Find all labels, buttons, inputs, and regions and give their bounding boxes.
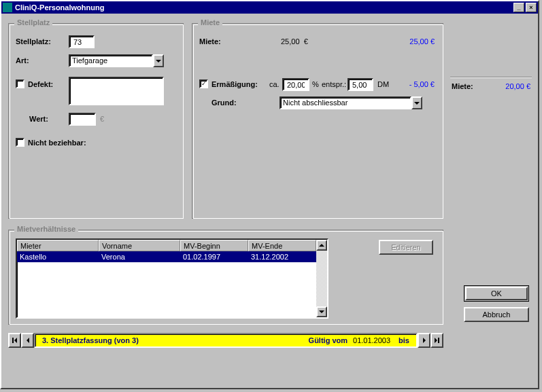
- scroll-down-button[interactable]: [316, 306, 327, 317]
- cell-ende: 31.12.2002: [248, 251, 316, 262]
- chevron-right-icon: [423, 338, 426, 343]
- value-total-miete: 20,00 €: [492, 82, 530, 90]
- combo-grund[interactable]: Nicht abschliessbar: [280, 96, 422, 109]
- chevron-down-icon: [156, 60, 161, 63]
- label-total-miete: Miete:: [452, 82, 473, 90]
- abbruch-button[interactable]: Abbruch: [464, 307, 529, 322]
- checkbox-ermaessigung-box: ✓: [199, 79, 208, 88]
- legend-stellplatz: Stellplatz: [14, 18, 52, 26]
- nav-prev-button[interactable]: [21, 333, 34, 348]
- input-erm-abs[interactable]: [348, 78, 373, 91]
- legend-miete: Miete: [198, 18, 222, 26]
- abbruch-label: Abbruch: [483, 310, 511, 319]
- listbox-content: Mieter Vorname MV-Beginn MV-Ende Kastell…: [17, 240, 316, 317]
- label-stellplatz: Stellplatz:: [16, 37, 51, 46]
- table-row[interactable]: Kastello Verona 01.02.1997 31.12.2002: [17, 251, 316, 262]
- nav-next-button[interactable]: [418, 333, 430, 348]
- editieren-label: Editieren: [391, 243, 420, 251]
- legend-mietverhaeltnisse: Mietverhältnisse: [14, 225, 78, 233]
- record-navigator: 3. Stellplatzfassung (von 3) Gültig vom …: [8, 333, 443, 348]
- label-wert-currency: €: [100, 115, 104, 123]
- titlebar: CliniQ-Personalwohnung _ ×: [1, 1, 538, 14]
- combo-art[interactable]: Tiefgarage: [69, 54, 164, 67]
- nav-banner: 3. Stellplatzfassung (von 3) Gültig vom …: [34, 333, 418, 348]
- cell-mieter: Kastello: [17, 251, 99, 262]
- nav-bis-label: bis: [399, 336, 409, 344]
- window-title: CliniQ-Personalwohnung: [15, 3, 104, 12]
- input-erm-pct[interactable]: [282, 78, 309, 91]
- nav-banner-text: 3. Stellplatzfassung (von 3): [42, 336, 139, 344]
- editieren-button[interactable]: Editieren: [379, 240, 433, 255]
- scroll-track[interactable]: [316, 251, 327, 306]
- chevron-down-icon: [319, 310, 324, 313]
- cell-beginn: 01.02.1997: [180, 251, 248, 262]
- nav-gueltig-vom-label: Gültig vom: [309, 336, 348, 344]
- label-nicht-beziehbar: Nicht beziehbar:: [28, 139, 86, 147]
- label-wert: Wert:: [29, 115, 48, 123]
- col-vorname[interactable]: Vorname: [99, 240, 180, 251]
- label-miete: Miete:: [199, 37, 221, 46]
- close-button[interactable]: ×: [526, 3, 537, 12]
- label-abs-unit: DM: [377, 80, 389, 88]
- label-grund: Grund:: [211, 99, 237, 107]
- input-stellplatz[interactable]: [69, 35, 95, 48]
- input-wert[interactable]: [69, 113, 96, 126]
- value-miete-calc: 25,00 €: [390, 37, 435, 46]
- col-mieter[interactable]: Mieter: [17, 240, 99, 251]
- value-miete-amount: 25,00 €: [281, 37, 308, 46]
- combo-art-text: Tiefgarage: [69, 54, 153, 67]
- label-entspr: entspr.:: [322, 80, 346, 88]
- chevron-down-icon: [414, 102, 420, 105]
- list-header: Mieter Vorname MV-Beginn MV-Ende: [17, 240, 316, 251]
- scroll-up-button[interactable]: [316, 240, 327, 251]
- textarea-defekt[interactable]: [69, 77, 164, 105]
- label-art: Art:: [16, 56, 29, 65]
- nav-first-button[interactable]: [8, 333, 21, 348]
- label-defekt: Defekt:: [28, 80, 53, 88]
- nav-gueltig-vom-value: 01.01.2003: [353, 336, 390, 344]
- label-ca: ca.: [269, 80, 280, 88]
- chevron-left-icon: [27, 338, 29, 343]
- checkbox-ermaessigung[interactable]: ✓ Ermäßigung:: [199, 79, 258, 88]
- chevron-up-icon: [319, 244, 324, 247]
- combo-grund-button[interactable]: [411, 96, 422, 109]
- ok-label: OK: [491, 289, 502, 298]
- label-pct-unit: %: [312, 80, 319, 88]
- checkbox-nicht-beziehbar-box: [16, 138, 24, 147]
- col-ende[interactable]: MV-Ende: [248, 240, 316, 251]
- combo-grund-text: Nicht abschliessbar: [280, 96, 411, 109]
- value-erm-calc: - 5,00 €: [390, 80, 435, 88]
- group-stellplatz: Stellplatz Stellplatz: Art: Tiefgarage D…: [8, 23, 184, 219]
- checkbox-defekt[interactable]: Defekt:: [16, 79, 53, 88]
- combo-art-button[interactable]: [153, 54, 164, 67]
- col-beginn[interactable]: MV-Beginn: [180, 240, 248, 251]
- label-ermaessigung: Ermäßigung:: [211, 80, 258, 88]
- listbox-mietverhaeltnisse[interactable]: Mieter Vorname MV-Beginn MV-Ende Kastell…: [16, 238, 328, 319]
- scrollbar-vertical[interactable]: [316, 240, 327, 317]
- separator-total: [450, 77, 532, 78]
- group-mietverhaeltnisse: Mietverhältnisse Mieter Vorname MV-Begin…: [8, 230, 443, 325]
- client-area: Stellplatz Stellplatz: Art: Tiefgarage D…: [1, 14, 538, 388]
- ok-button[interactable]: OK: [464, 285, 529, 302]
- cell-vorname: Verona: [99, 251, 180, 262]
- nav-last-button[interactable]: [430, 333, 443, 348]
- group-miete: Miete Miete: 25,00 € 25,00 € ✓ Ermäßigun…: [192, 23, 443, 219]
- checkbox-nicht-beziehbar[interactable]: Nicht beziehbar:: [16, 138, 86, 147]
- app-icon: [3, 3, 12, 12]
- minimize-button[interactable]: _: [513, 3, 524, 12]
- main-window: CliniQ-Personalwohnung _ × Stellplatz St…: [0, 0, 539, 389]
- checkbox-defekt-box: [16, 79, 24, 88]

********

What is expected:
Each of the records above needs to be transcribed exactly, apart from its pictures.

Output of the exercise:
Find all labels, buttons, inputs, and regions and give their bounding boxes.
- scroll-down-button[interactable]: [316, 306, 327, 317]
- cell-ende: 31.12.2002: [248, 251, 316, 262]
- chevron-right-icon: [423, 338, 426, 343]
- value-total-miete: 20,00 €: [492, 82, 530, 90]
- combo-grund[interactable]: Nicht abschliessbar: [280, 96, 422, 109]
- chevron-down-icon: [156, 60, 161, 63]
- label-total-miete: Miete:: [452, 82, 473, 90]
- abbruch-button[interactable]: Abbruch: [464, 307, 529, 322]
- checkbox-ermaessigung-box: ✓: [199, 79, 208, 88]
- legend-stellplatz: Stellplatz: [14, 18, 52, 26]
- nav-prev-button[interactable]: [21, 333, 34, 348]
- input-erm-abs[interactable]: [348, 78, 373, 91]
- legend-miete: Miete: [198, 18, 222, 26]
- abbruch-label: Abbruch: [483, 310, 511, 319]
- listbox-content: Mieter Vorname MV-Beginn MV-Ende Kastell…: [17, 240, 316, 317]
- label-stellplatz: Stellplatz:: [16, 37, 51, 46]
- table-row[interactable]: Kastello Verona 01.02.1997 31.12.2002: [17, 251, 316, 262]
- nav-next-button[interactable]: [418, 333, 430, 348]
- editieren-label: Editieren: [391, 243, 420, 251]
- legend-mietverhaeltnisse: Mietverhältnisse: [14, 225, 78, 233]
- record-navigator: 3. Stellplatzfassung (von 3) Gültig vom …: [8, 333, 443, 348]
- label-wert-currency: €: [100, 115, 104, 123]
- titlebar: CliniQ-Personalwohnung _ ×: [1, 1, 538, 14]
- combo-art[interactable]: Tiefgarage: [69, 54, 164, 67]
- nav-banner: 3. Stellplatzfassung (von 3) Gültig vom …: [34, 333, 418, 348]
- cell-mieter: Kastello: [17, 251, 99, 262]
- nav-bis-label: bis: [399, 336, 409, 344]
- window-title: CliniQ-Personalwohnung: [15, 3, 104, 12]
- input-erm-pct[interactable]: [282, 78, 309, 91]
- nav-banner-text: 3. Stellplatzfassung (von 3): [42, 336, 139, 344]
- editieren-button[interactable]: Editieren: [379, 240, 433, 255]
- scroll-track[interactable]: [316, 251, 327, 306]
- chevron-down-icon: [319, 310, 324, 313]
- cell-beginn: 01.02.1997: [180, 251, 248, 262]
- nav-gueltig-vom-label: Gültig vom: [309, 336, 348, 344]
- label-nicht-beziehbar: Nicht beziehbar:: [28, 139, 86, 147]
- label-wert: Wert:: [29, 115, 48, 123]
- col-vorname[interactable]: Vorname: [99, 240, 180, 251]
- label-miete: Miete:: [199, 37, 221, 46]
- close-button[interactable]: ×: [526, 3, 537, 12]
- label-abs-unit: DM: [377, 80, 389, 88]
- label-grund: Grund:: [211, 99, 237, 107]
- input-stellplatz[interactable]: [69, 35, 95, 48]
- input-wert[interactable]: [69, 113, 96, 126]
- value-miete-calc: 25,00 €: [390, 37, 435, 46]
- col-mieter[interactable]: Mieter: [17, 240, 99, 251]
- value-miete-amount: 25,00 €: [281, 37, 308, 46]
- combo-art-text: Tiefgarage: [69, 54, 153, 67]
- label-entspr: entspr.:: [322, 80, 346, 88]
- chevron-down-icon: [414, 102, 420, 105]
- list-header: Mieter Vorname MV-Beginn MV-Ende: [17, 240, 316, 251]
- scroll-up-button[interactable]: [316, 240, 327, 251]
- textarea-defekt[interactable]: [69, 77, 164, 105]
- label-art: Art:: [16, 56, 29, 65]
- nav-first-button[interactable]: [8, 333, 21, 348]
- label-defekt: Defekt:: [28, 80, 53, 88]
- nav-gueltig-vom-value: 01.01.2003: [353, 336, 390, 344]
- label-ca: ca.: [269, 80, 280, 88]
- chevron-left-icon: [27, 338, 29, 343]
- checkbox-ermaessigung[interactable]: ✓ Ermäßigung:: [199, 79, 258, 88]
- chevron-up-icon: [319, 244, 324, 247]
- combo-grund-button[interactable]: [411, 96, 422, 109]
- ok-label: OK: [491, 289, 502, 298]
- label-pct-unit: %: [312, 80, 319, 88]
- checkbox-nicht-beziehbar-box: [16, 138, 24, 147]
- col-ende[interactable]: MV-Ende: [248, 240, 316, 251]
- combo-grund-text: Nicht abschliessbar: [280, 96, 411, 109]
- value-erm-calc: - 5,00 €: [390, 80, 435, 88]
- group-stellplatz: Stellplatz Stellplatz: Art: Tiefgarage D…: [8, 23, 184, 219]
- checkbox-defekt[interactable]: Defekt:: [16, 79, 53, 88]
- combo-art-button[interactable]: [153, 54, 164, 67]
- col-beginn[interactable]: MV-Beginn: [180, 240, 248, 251]
- label-ermaessigung: Ermäßigung:: [211, 80, 258, 88]
- listbox-mietverhaeltnisse[interactable]: Mieter Vorname MV-Beginn MV-Ende Kastell…: [16, 238, 328, 319]
- scrollbar-vertical[interactable]: [316, 240, 327, 317]
- separator-total: [450, 77, 532, 78]
- group-mietverhaeltnisse: Mietverhältnisse Mieter Vorname MV-Begin…: [8, 230, 443, 325]
- client-area: Stellplatz Stellplatz: Art: Tiefgarage D…: [1, 14, 538, 388]
- ok-button[interactable]: OK: [464, 285, 529, 302]
- cell-vorname: Verona: [99, 251, 180, 262]
- nav-last-button[interactable]: [430, 333, 443, 348]
- group-miete: Miete Miete: 25,00 € 25,00 € ✓ Ermäßigun…: [192, 23, 443, 219]
- checkbox-nicht-beziehbar[interactable]: Nicht beziehbar:: [16, 138, 86, 147]
- app-icon: [3, 3, 12, 12]
- minimize-button[interactable]: _: [513, 3, 524, 12]
- main-window: CliniQ-Personalwohnung _ × Stellplatz St…: [0, 0, 539, 389]
- checkbox-defekt-box: [16, 79, 24, 88]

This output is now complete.